I have moved into my new place. It is pretty sweet and I like it though I haven't spent a whole lot of time there yet. My roommate, Holly, has a cat named Sushi. Sushi's tail got run over by a car and Holly's sympathetic co-workers gave her some raw ahi (which I believe qualifies as sushi) to boost her spirits. So, Holly has been serving Sushi the cat, sushi the food. This seems borderline cannabilistic. Anyway, last night after Holly fed Sushi his sushi, he got a peculiar look on his face. Yes, cats do make facial expressions. And it was too late to stop anything when I realized that the facial expression meant, "Hey new roomie, I am about to barf on your sandals. So, Sushi puked sushi onto my sandals. Sick! Sushi definitely did not make a good first impression.
Yesterday was our last day of staff development. Tom, our amazing base director, was talking about sometimes sins we constantly struggle with are rooted in deeper issues. We try to keep treating the symptoms but they never fully go away because the root of the sinful behavior is still there. His example was how in college he used to tell lots of white lies when someone asked him something he did not know. He kept trying to stop but could not. He finally realized it was a pride issue that most people would never have guessed. He is probably the most humble man I know. Once he started praying about and dealing with the pride issue, he was able to overcome the temptations to make up stuff instead of admitting when he didn't know something.

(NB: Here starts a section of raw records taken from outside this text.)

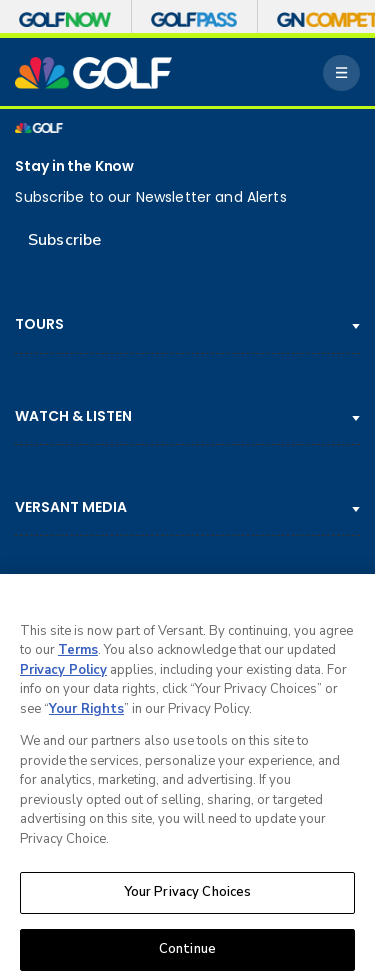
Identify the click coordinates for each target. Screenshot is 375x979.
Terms (78, 656)
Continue (187, 955)
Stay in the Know (74, 166)
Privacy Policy (63, 675)
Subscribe (64, 240)
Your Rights (86, 714)
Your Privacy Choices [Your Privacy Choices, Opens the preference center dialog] (188, 898)
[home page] (93, 73)
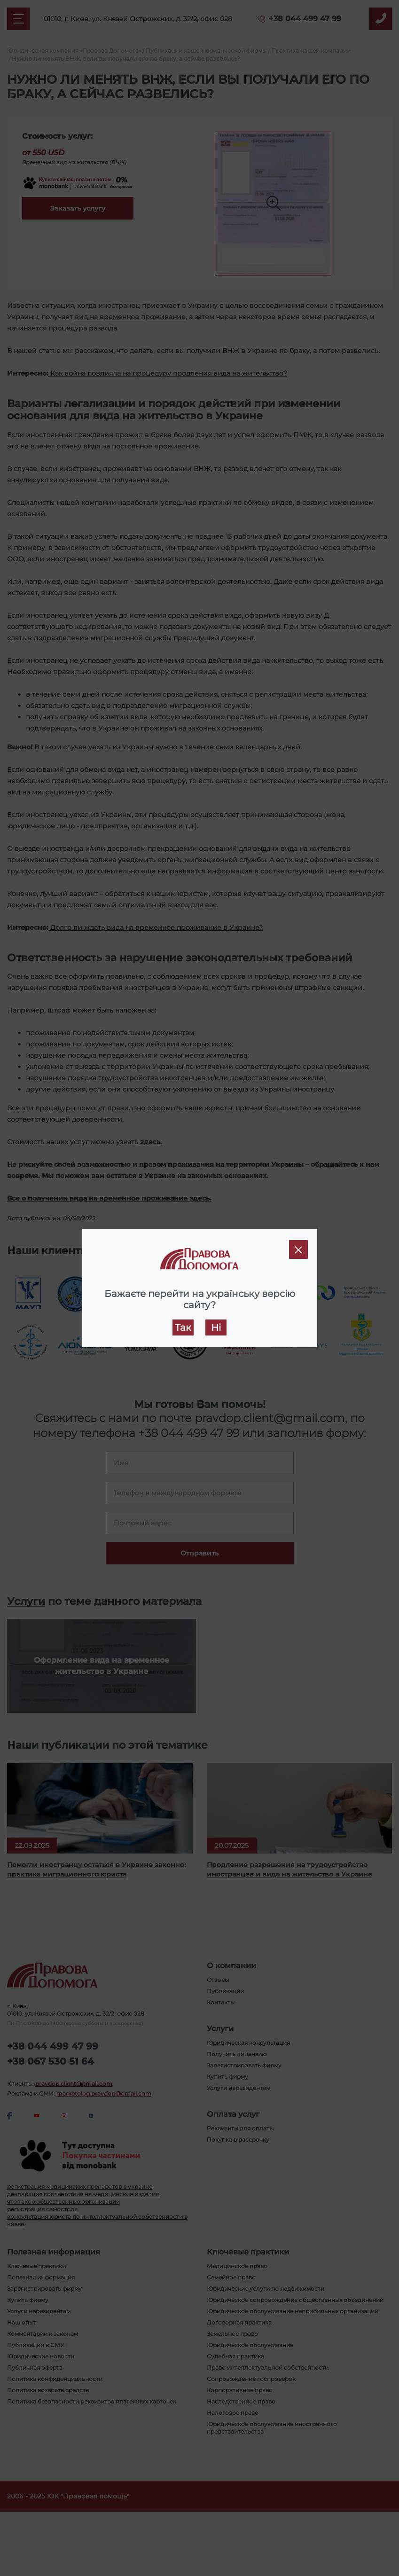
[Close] (298, 1249)
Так (183, 1327)
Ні (216, 1327)
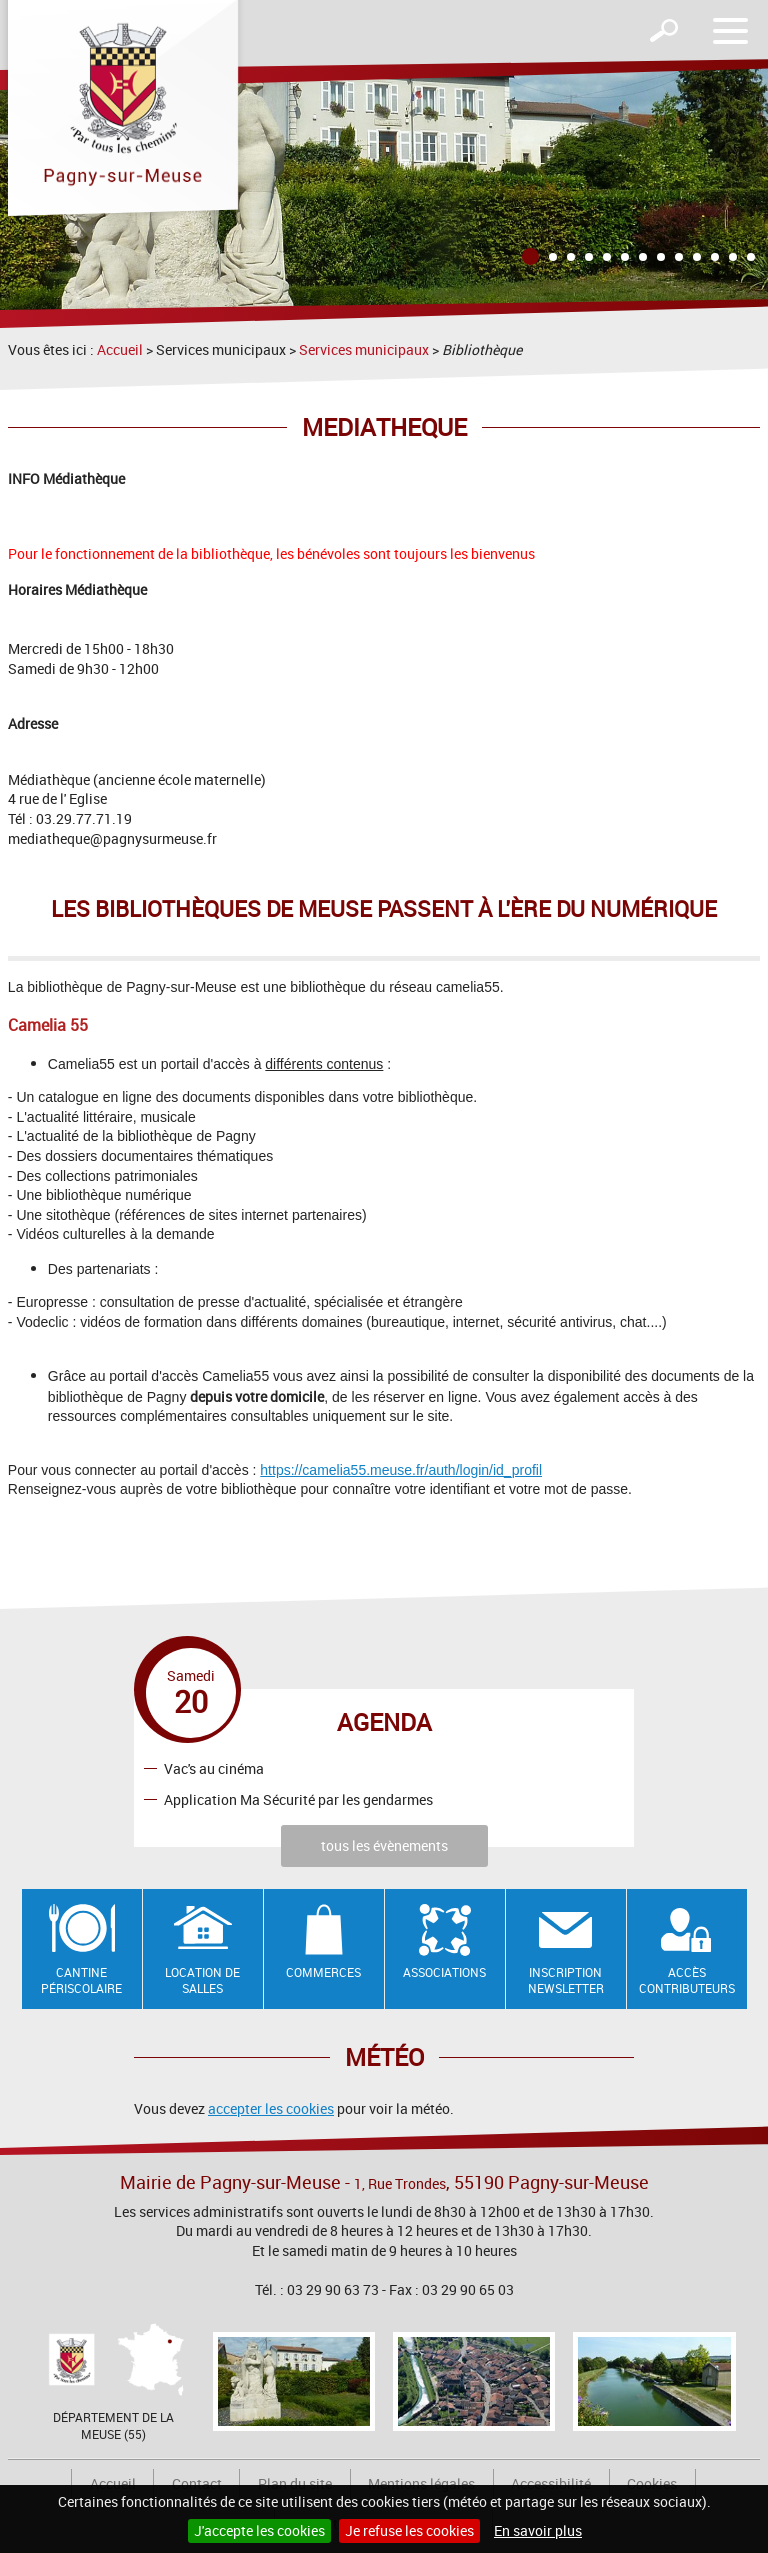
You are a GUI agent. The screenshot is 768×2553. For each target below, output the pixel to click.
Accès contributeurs (687, 1980)
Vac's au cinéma (214, 1767)
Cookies (652, 2483)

After Tom shared, he gave us time to pray and contemplate how this applies to our own lives. It was really good for me. I realized that a deep root of bitterness is causing me to respond negatively to some important people in my life. I have to let go of old grievances whether they are valid or not. I will continue to work through this but this principle is so important when trying to figure out why we struggle so much with certain sins. I encourage all of you to try to find the root of those pesky perpetual sins in your life. In general, I have been having really good times with the Lord since I have been back. Such a blessing!
Today I found out more worrisome news. I got an email about a soldier dying and it looks like he was in my brother's company. That's hard to think about. And I got another update about the girl I mentored who is doing poorly. I wish I could write what I found out but that's not fair to her. Needless to say, the latest news is pretty bad and life changing. I wish I could just steal her and lock her into a room until she is strong enough to resist these temptations that are so harmful to her. I love her so much and it is hard to hear of her stumbling. I know that God is in control but it is still hard to hear about what she's doing since some of her actions have very serious consequences. Please pray for her.
On a lighter note, the students for the Winter school have begun arriving today. The chaos is begining and it is a lot of fun. I am looking forward to getting to know these new students, especially since this is the last school I will be here for.